I have created a Python package for use with python toolboxes (.pyt) which does a lot of the file management and parameter management grunt work that I need my tools to do. The point of this is to greatly simplify file naming and working with file directories as well as allowing me to access parameter values by name rather than index, all of which works well. The user selects an output workspace, and depending on various other parameters the user sets and the nature of the output workspace, a file GDB is created. An external script is called and this GDB is passed to it, all "intermediate" files which are outputs of other ESRI tools called in the script but not intended to be the final output of the script are stored in this file GDB. The script completes and the final outputs are written to disk, and then the script tries to clean up by deleting all of the files out of the GDB and remove the GDB. The point is to give the user the option of keeping these files or deleting them if they are not needed, since many can be used to review the output or used in further geoprocessing.
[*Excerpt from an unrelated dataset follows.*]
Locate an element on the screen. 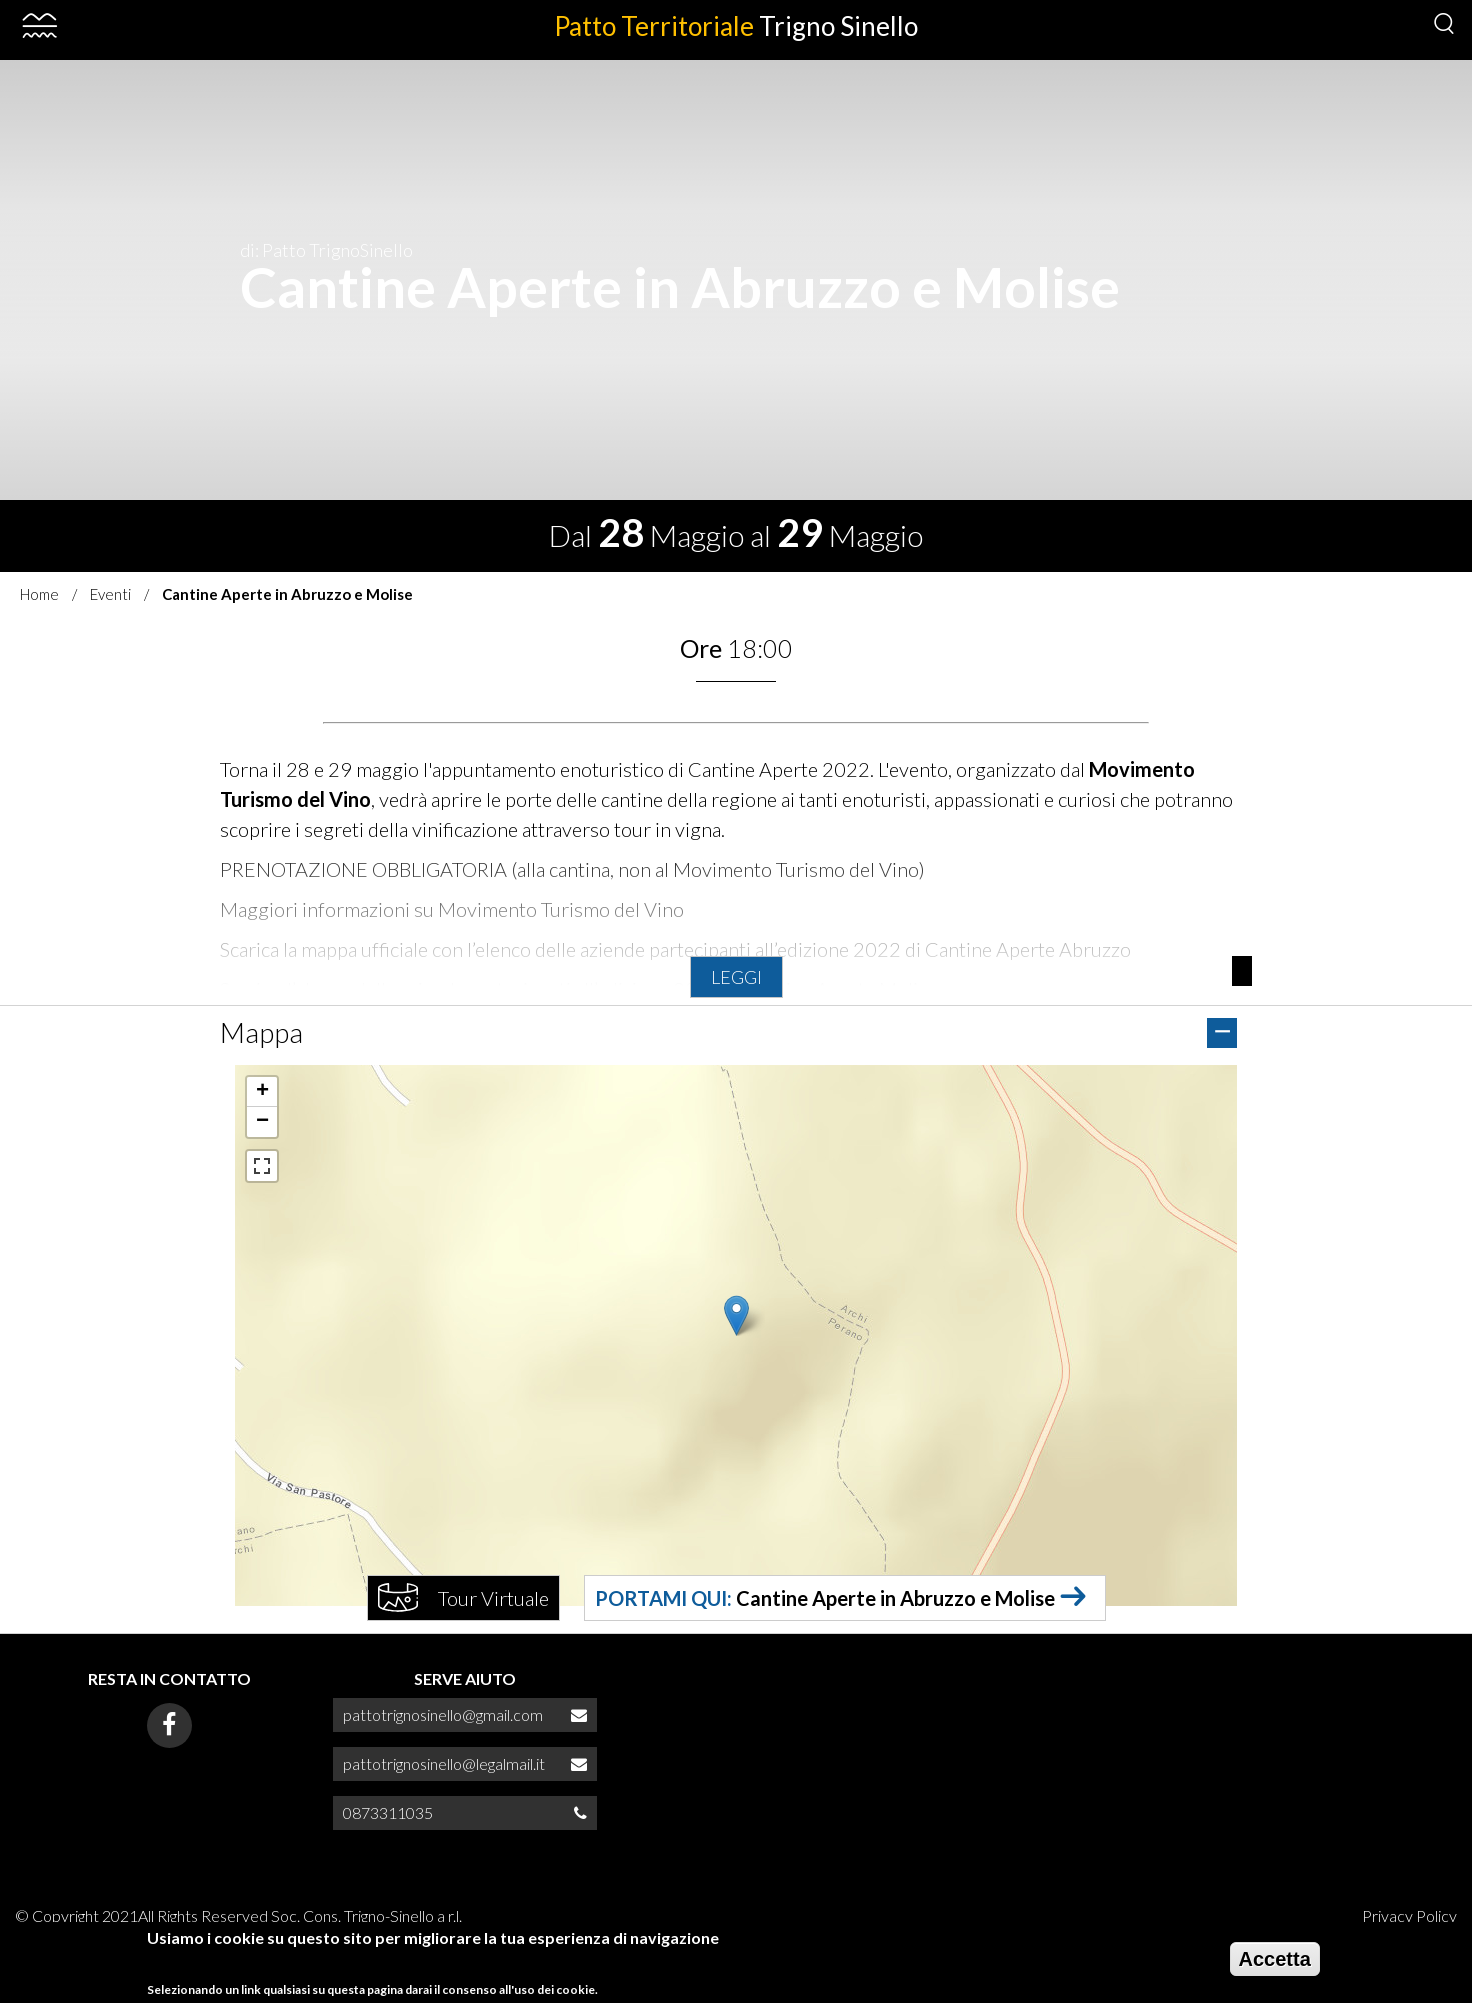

The problem is that sometimes the file GDB is NOT completely deleted. All of the actual data in the GDB is removed and all of the files required for the GDB to function as a GDB are removed, but a few .lock files pertaining to a single raster dataset produced in the workflow remain along with the .GDB folder. It seems to depend on the actual arcpy functions that I use to create these intermediate files, as some files created by some functions just really do not appreciate being deleted.
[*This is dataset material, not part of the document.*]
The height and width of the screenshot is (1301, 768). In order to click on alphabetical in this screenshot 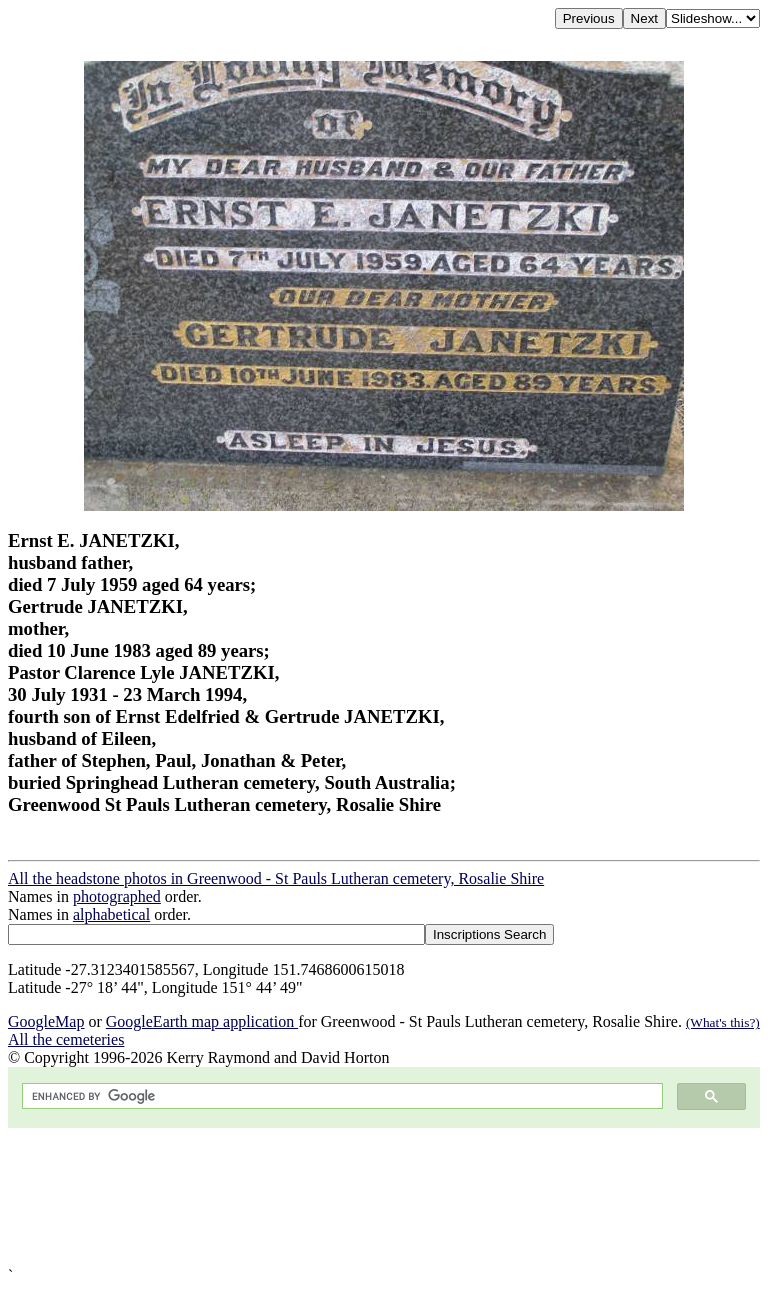 , I will do `click(111, 914)`.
I have attached images of the problem below. (is there a way to post code?)
In the image below, you can see no errors are produced by the script and it completes successfully. Here is an example of me running a simple script from this API which performs the standard workflow to produce watersheds from a DEM raster and a pour points feature class. The outputs (a watersheds polygon feature class and a pour points feature class) look fine and are created properly.
In the image below, you can see the file GDB is not entirely removed, a nonfunctional "remnant" .gdb folder is left with a few .lock files inside. All of these .lock files pertain to a Pour_Point_Raster dataset which was saved to this file GDB during the script. The dataset itself was removed successfully, along with all other "intermediate" datasets, yet the .lock files for this particular dataset remain. Closing ArcMap causes these .lock files to dissapear and the .gdb folder can then be removed.
Below is the main body of the script. I have pointed out the lines of code which pertain to the Pour_Points_Raster. There are no references to this raster dataset after arcpy.RasterToPoint_conversion().
The image below shows the bit of the package that runs after the above script has been completed (somewhere around when the output window says "Finalizing..." Note that the issue is not related to the file name/path not being listed in self._intm_file_list, all "intermediate" files were purged from the file GDB and only the .lock files pertaining to the Pour_Points_Raster remained. Also note that Compact_management() does not work (and removing this line doesn't fix the problem either).
File locks... hmmmm save, shutdown reboot, delete if it exists at the beginning of the script.
File locks are always a big issue with no definitive workarounds. Simple things like layers being added to a map... even if removed ... keep a lock.
There may be hope because you have identified the items (rasters) that are holding the file lock. Knowing that, I would go through your code and make sure you explicitly delete any layers or raster objects pointing to data before you delete the datasets themselves. It gets stickier if the layers are actually added to a map because then the application itself (not your script) may establish a file lock.
I have developed code patterns where I initialize variables (to None) for layers and datasets at the beginning of a script (function) and at the end, if not null, delete them in a finally block. Layers first, then datasets.
Finally a suggestion: From your code it looks like you are doing a lot of spatial analyst raster processing. Based on my own experience, if you aren't already, I highly recommend you use .tif files for your rasters instead of file gdb for performance reasons.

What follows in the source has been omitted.